C. Capitalized terms not otherwise defined herein shall have such meaning as assigned to them in the Loan Agreement.
AGREEMENT:
NOW, THEREFORE, in consideration of the mutual promises herein contained and for other valuable consideration, the parties hereto agree as follows:
Section 1. Amendments to Loan Agreement.
(a) Paragraphs 1(a) and 1(b) of the Loan Agreement are hereby deleted in their entireties and the following paragraphs are hereby substituted in lieu thereof:
“1(a) Loan. Subject to the conditions set forth herein, so long as no Event of Default has occurred and is continuing, Lender may elect, in Lender’s sole and absolute discretion, to advance to the Company, from time to time from the date hereof until the day immediately preceding the Maturity Date, an aggregate principal amount up to the Aggregate Availability (collectively, the “Loan” and each, an “Advance”). If the Lender, in its sole and absolute discretion, refuses to fund a requested Advance, the Lender shall use its best efforts to provide notice thereof to the Company.

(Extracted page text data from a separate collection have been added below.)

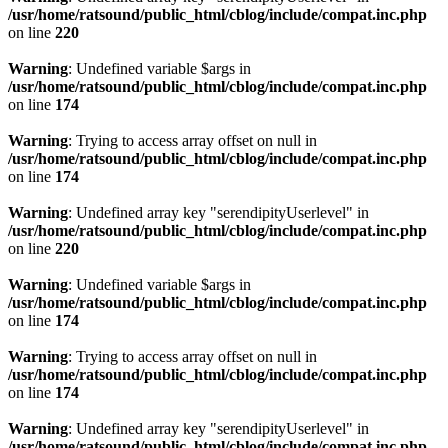
/usr/home/ratsound/public_html/cblog/include/compat.inc.php
on line
220
Warning
: Undefined variable $args in
/usr/home/ratsound/public_html/cblog/include/compat.inc.php
on line
174
Warning
: Trying to access array offset on null in
/usr/home/ratsound/public_html/cblog/include/compat.inc.php
on line
174
Warning
: Undefined array key "serendipityUserlevel" in
/usr/home/ratsound/public_html/cblog/include/compat.inc.php
on line
220
Warning
: Undefined variable $args in
/usr/home/ratsound/public_html/cblog/include/compat.inc.php
on line
174
Warning
: Trying to access array offset on null in
/usr/home/ratsound/public_html/cblog/include/compat.inc.php
on line
174
Warning
: Undefined array key "serendipityUserlevel" in
/usr/home/ratsound/public_html/cblog/include/compat.inc.php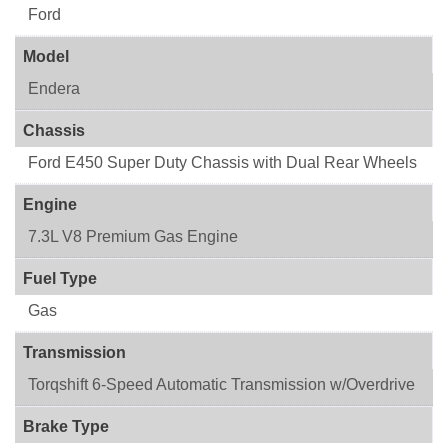
Ford
Model
Endera
Chassis
Ford E450 Super Duty Chassis with Dual Rear Wheels
Engine
7.3L V8 Premium Gas Engine
Fuel Type
Gas
Transmission
Torqshift 6-Speed Automatic Transmission w/Overdrive
Brake Type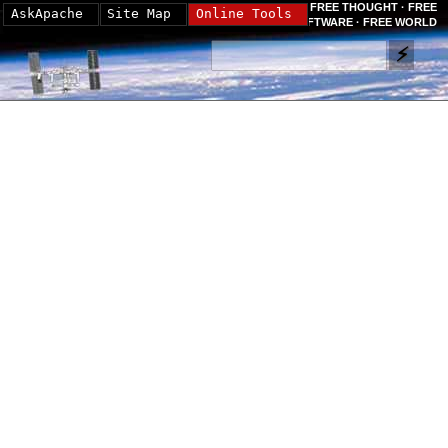
FREE THOUGHT · FREE
AskApache
Site Map
Online Tools
SOFTWARE · FREE WORLD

So long as no Event of Default has occurred and is continuing, amounts repaid by the Company prior to the Maturity Date may, in Lender’s sole and absolute discretion, be reborrowed by the Company, provided that (i) the aggregate principal amount outstanding at any time shall not exceed the Aggregate Availability, and (ii) neither the Xxxxxxxx Advance Overage nor the Creekside and Kedron Advance Overage, once repaid in accordance with the terms hereof, may be reborrowed. In the event that in connection with any Advance made hereunder, the Company has not commenced repayment of such Advance within three (3) months following the applicable Advance Date by a principal amount of at least $500,000, such amount to consist of Equity Proceeds, such failure to repay such Advance in such amount shall constitute an Event of Default hereunder.
1(b) Interest Rate. The Loan shall bear interest as follows: (i) the outstanding principal amount of that portion of the Loan consisting of the Creekside and Kedron Advance Overage shall bear interest at a fixed rate equal to eighteen percent (18%) per annum, and (ii) the remaining outstanding principal amount of the Loan shall bear interest at the Applicable LIBOR Rate, except as otherwise provided herein.”

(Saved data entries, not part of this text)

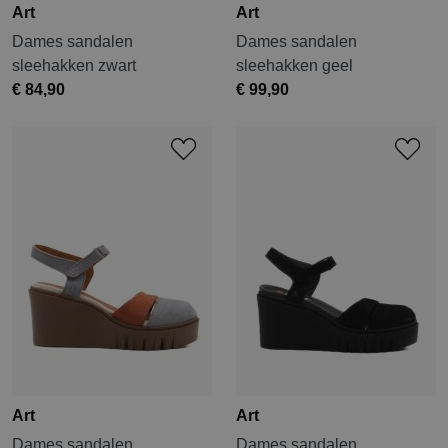
Art
Art
Dames sandalen
Dames sandalen
sleehakken zwart
sleehakken geel
€ 84,90
€ 99,90
Art
Art
Dames sandalen
Dames sandalen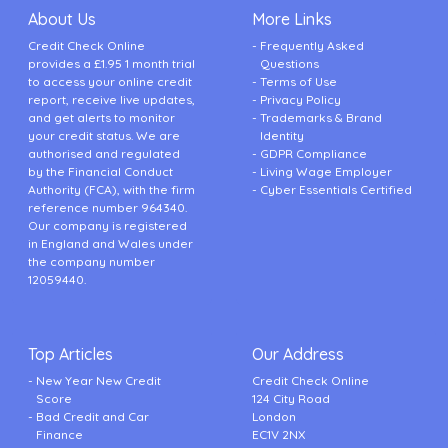
About Us
More Links
Credit Check Online
Frequently Asked
provides a £1.95 1 month trial
Questions
to access your online credit
Terms of Use
report, receive live updates,
Privacy Policy
and get alerts to monitor
Trademarks & Brand
your credit status. We are
Identity
authorised and regulated
GDPR Compliance
by the Financial Conduct
Living Wage Employer
Authority (FCA), with the firm
Cyber Essentials Certified
reference number 964340.
Our company is registered
in England and Wales under
the company number
12059440.
Top Articles
Our Address
New Year New Credit
Credit Check Online
Score
124 City Road
Bad Credit and Car
London
Finance
EC1V 2NX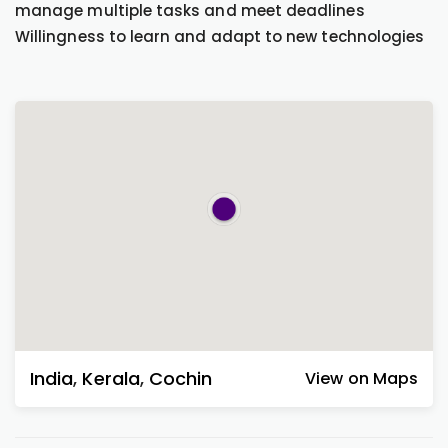
manage multiple tasks and meet deadlines
Willingness to learn and adapt to new technologies
India
,
Kerala
,
Cochin
View on Maps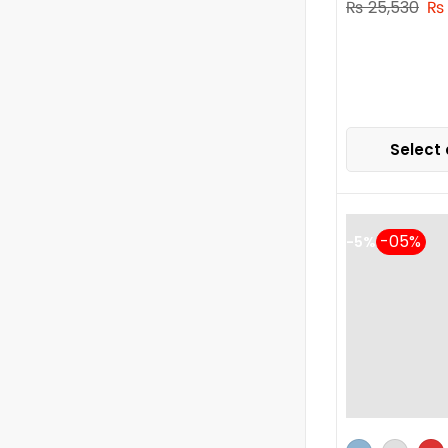
₨
25,530
₨
Select 
-5%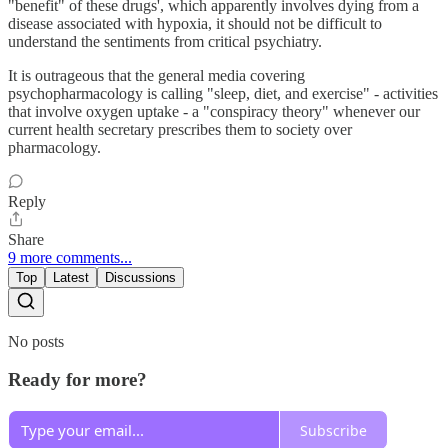
"benefit" of these drugs', which apparently involves dying from a
disease associated with hypoxia, it should not be difficult to
understand the sentiments from critical psychiatry.
It is outrageous that the general media covering
psychopharmacology is calling "sleep, diet, and exercise" - activities
that involve oxygen uptake - a "conspiracy theory" whenever our
current health secretary prescribes them to society over
pharmacology.
Reply
Share
9 more comments...
Top
Latest
Discussions
No posts
Ready for more?
Subscribe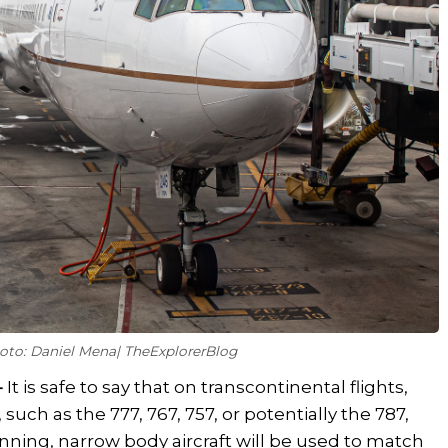
hoto: Daniel Mena| TheExplorerBlog
-
It is safe to say that on transcontinental flights,
t, such as the 777, 767, 757, or potentially the 787,
ginning, narrow body aircraft will be used to match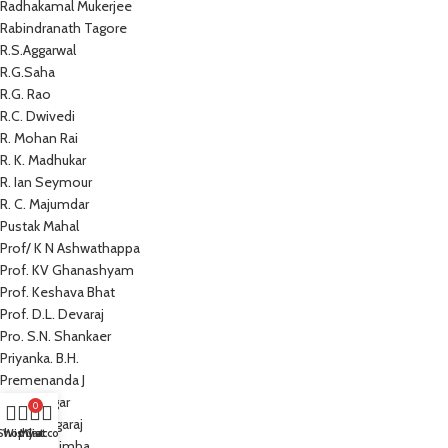
Radhakamal Mukerjee
Rabindranath Tagore
R.S.Aggarwal
R.G.Saha
R.G. Rao
R.C. Dwivedi
R. Mohan Rai
R. K. Madhukar
R. Ian Seymour
R. C. Majumdar
Pustak Mahal
Prof/ K N Ashwathappa
Prof. KV Ghanashyam
Prof. Keshava Bhat
Prof. D.L. Devaraj
Pro. S.N. Shankaer
Priyanka. B.H.
Premenanda J
Prem Sagar
0
Preeti Nagaraj
Shop
Wishlist
My account
Cart
Prathap Simha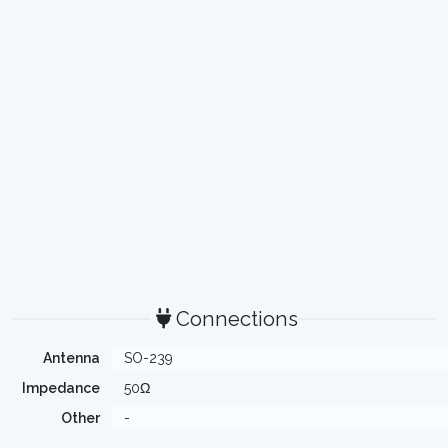
Connections
Antenna
SO-239
Impedance
50Ω
Other
-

(b) Paragraph 2(a) of the Loan Agreement is hereby amended by deleting the last sentence of such Section in its entirety and substituting the following sentence in lieu thereof:
“It is hereby acknowledged and agreed that notwithstanding the foregoing, (i) the proceeds of the Loan made available to the Company pursuant to the Myrtles and Heights Advance shall finance those required acquisition costs on the Properties acquired thereby which are in excess of the costs funded through each Property Loan related thereto in the approximate principal amount of fifty-six percent (56%) of each Property’s appraised value; provided that the sum of such Property Loan proceeds and any proceeds disbursed hereunder pursuant to the Myrtles and Heights Advance shall not exceed seventy-four percent (74%) of each such Property’s appraised value; and (ii) the above percentages shall not apply to (A) the proceeds of the Loan made available to the Company pursuant to the Xxxxxxxx Advance, or to the Xxxxxxxx Property Loan, or (B) the proceeds of the Loan made available to the Company pursuant to the Creekside and Kedron Advance, or to the Creekside Property Loan or the Kedron Property Loan.”
(c) Paragraph 2(k)(6) of the Loan Agreement is hereby deleted in its entirety and the following paragraph is hereby substituted in lieu thereof:
"(6) Each prepayment or repayment of principal shall be applied as follows: (i) to the outstanding amount of the Creekside and Kedron Advance Overage, until the Creekside and Kedron Advance Overage has been repaid in full, any excess principal being applied to the Advance then outstanding which was made on the earliest date as among all remaining outstanding Advances; (ii) then, to the Advance then outstanding which was made on the earliest date as among all outstanding Advances, until such Advance is paid in full, any excess principal being applied to the Advance then outstanding which was made on the earliest date as among all remaining outstanding Advances; (iii) and continuing on in like manner until all outstanding Advances have been paid in full.”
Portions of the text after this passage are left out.